Hoy, de pronto, vemos invertirse la situación.
Colombia y México siguen figurando como excepciones latinoamericanas,
pero ahora por ser dos faros esperanzadores en un paisaje desolador.
Mientras varios países de América Latina vuelven a sumirse en lo que
imaginaban haber superado, las candidaturas del colombiano Gustavo Petro
y del mexicano Andrés Manuel López Obrador están reanimando y
devolviendo la confianza en el futuro a unos pueblos que de pronto
vuelven a soñar con ser los dueños de su destino.
Es claro que
el destino de colombianos y mexicanos les ha sido robado por una caterva
de criminales violentos en la que se mezclan políticos y gobernantes
corruptos, grandes capos del narcotráfico y otros empresarios
insaciables. Todas estas personificaciones del mismo capital se oponen
ahora ferozmente a las candidaturas de Petro y de López Obrador, no
porque sean anticapitalistas, pues desgraciadamente no lo son, sino
porque amenazan con poner ciertos límites al movimiento desenfrenado y
devastador con el que avanza el capital en México y en Colombia.

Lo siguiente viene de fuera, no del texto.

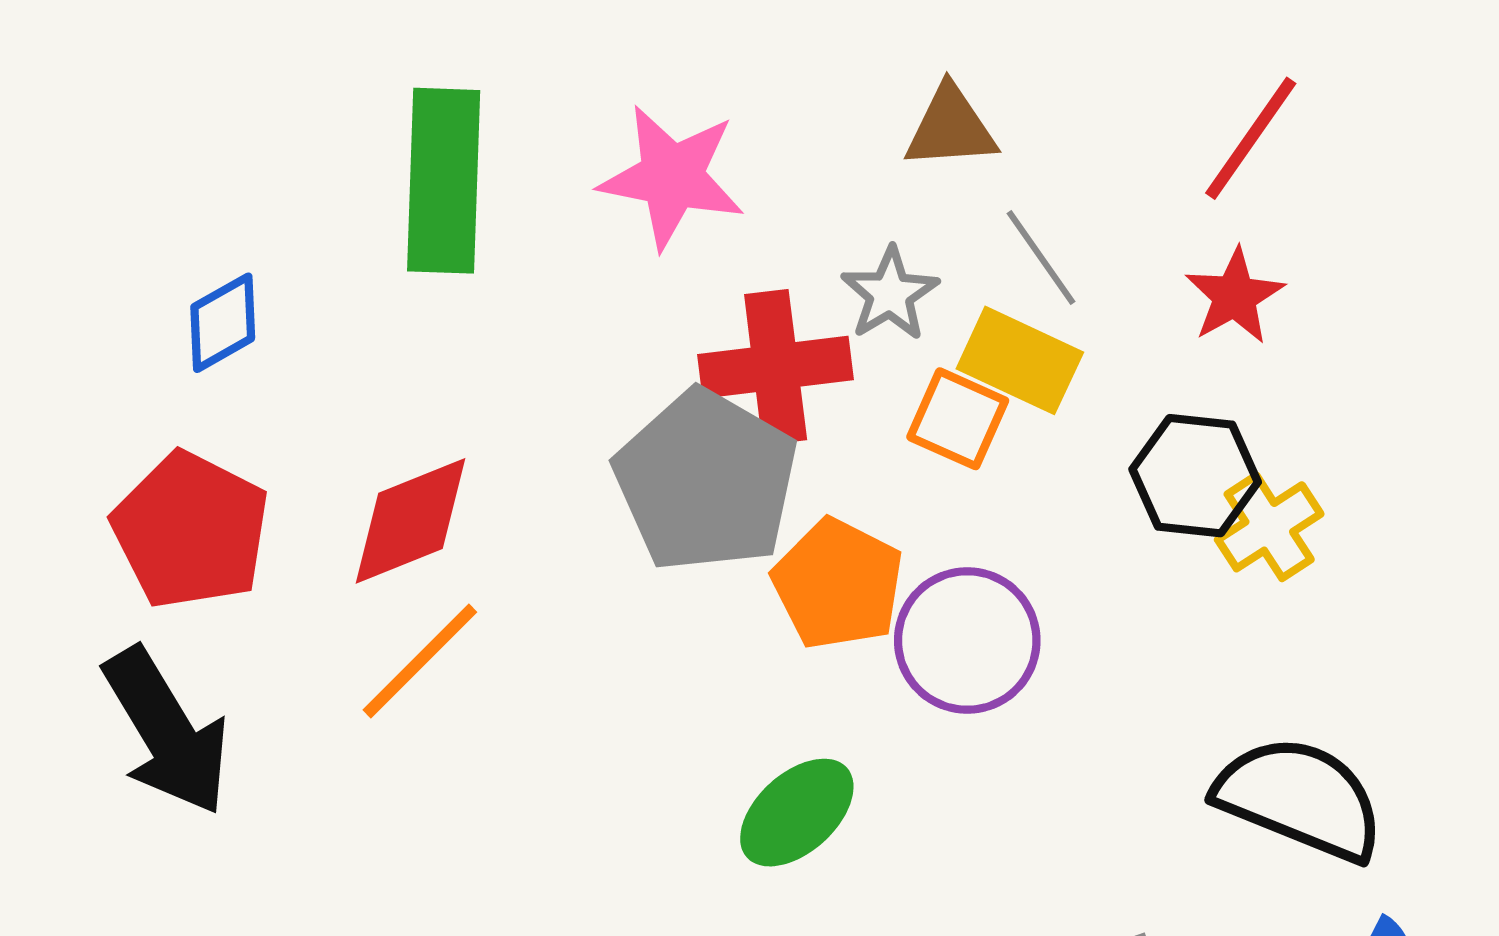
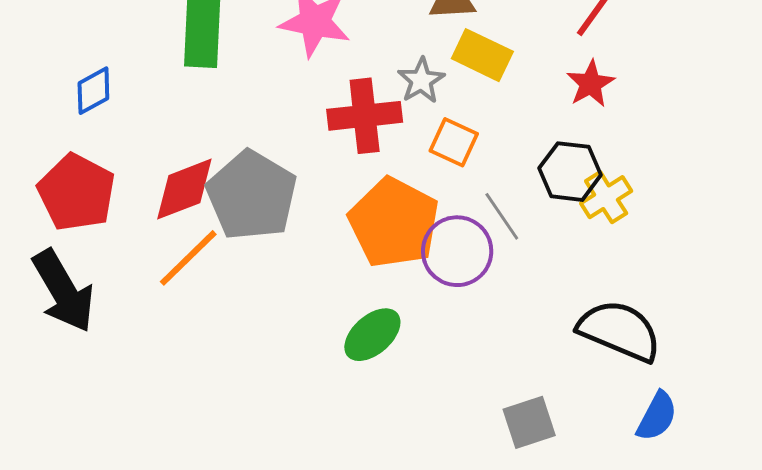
gray line: (1041, 257) -> (502, 216), moved
yellow rectangle: (1020, 360) -> (482, 55), moved
gray pentagon: (706, 481) -> (252, 195), moved
orange pentagon: (838, 584) -> (394, 223), size x1.4

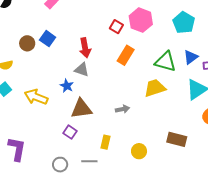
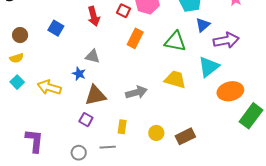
brown circle: (27, 43) -> (20, 35), moved
red arrow: (85, 48) -> (94, 16), moved
blue triangle: (191, 57) -> (203, 25), moved
yellow trapezoid: (155, 88) -> (175, 80), moved, turned 40
gray arrow: (122, 109) -> (136, 92), size x1.5
brown rectangle: (177, 139) -> (185, 136), moved, turned -36

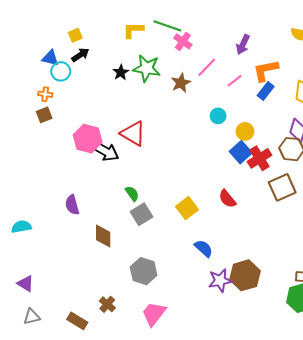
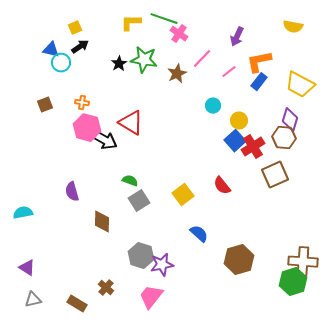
orange cross: (45, 94) -> (82, 103), moved
green semicircle: (132, 194) -> (130, 181), turned -35
purple star: (220, 280) -> (162, 265), moved

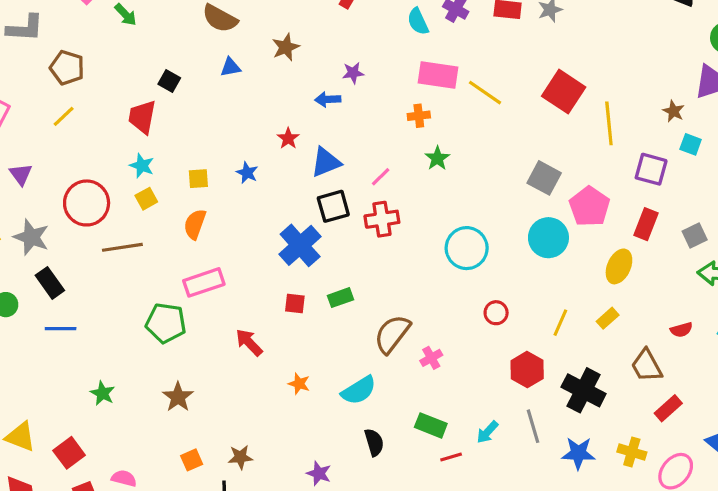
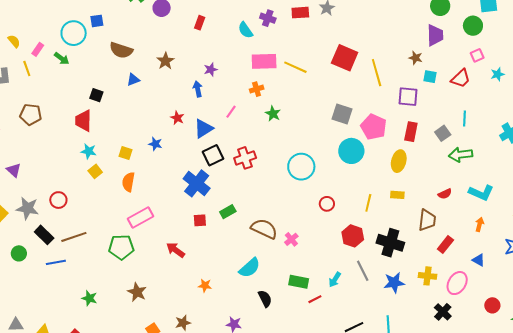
brown pentagon: (67, 68) -> (31, 114), moved
blue arrow: (328, 99) -> (198, 89), turned 91
yellow line: (64, 116) -> (27, 68), moved, turned -56
pink line: (381, 177) -> (231, 112), moved
yellow square: (198, 179) -> (125, 153), turned 32
red circle: (87, 203) -> (58, 200), moved, size x0.6
brown line: (122, 247) -> (74, 237), moved
yellow rectangle: (608, 318) -> (397, 195), turned 56
brown semicircle: (392, 334) -> (264, 229), turned 88
brown trapezoid: (647, 366) -> (427, 220), turned -135
orange star: (299, 384) -> (205, 286), moved

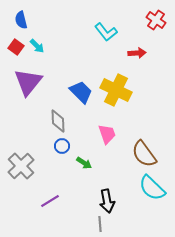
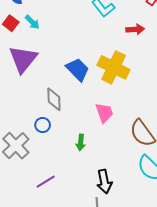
blue circle: (62, 146) -> (43, 125), moved
green arrow: (84, 163) -> (81, 143), turned 63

Conocemos bien este movimiento del sistema capitalista que saquea,
erosiona, contamina, corrompe y destruye todo a su paso: naciones,
instituciones, comunidades, culturas, mentes, cuerpos, vidas, tierras,
bosques, aguas.
Por atreverse a cuestionar los derechos
ilimitados que el capitalismo tiene sobre la humanidad y sobre el mundo,
Petro y López Obrador son tildados una y otra vez de populistas,
castrochavistas e incluso comunistas. El terror ante el riesgo de la
justicia reaparece entre los beneficiarios de la injusticia, pero
también entre muchos de sus afectados. El consenso entre las víctimas y
sus victimarios es creado lógicamente por los mismos victimarios. Los
grandes poderes políticos y mediáticos alertan sobre el peligro de que
México y Colombia se conviertan en algo como Venezuela, o, aún peor, en
algo como Cuba.
En un significativo retorno a la paranoia de la
guerra fría, grandes sectores de la sociedad vuelven a estremecerse,
como hace medio siglo, ante la perspectiva de que los colombianos y los
mexicanos terminen sufriendo todo lo que padecen los cubanos: tan buena
salud, tan alta esperanza de vida, tan poca violencia, tan poco
narcotráfico, tanta educación, tan alto desempeño científico y
deportivo, etc. Todo esto es comprensiblemente aterrador, pero es un
extremo al que jamás podría llegarse cuando hay tan buena disposición
hacia la propiedad privada y hacia los empresarios como la que han
mostrado Petro y López Obrador. Estos candidatos, por más esperanzadores
que puedan ser, no son comunistas ni socialistas ni castrochavistas ni
mucho menos.
¿Qué son, entonces, Petro y López Obrador?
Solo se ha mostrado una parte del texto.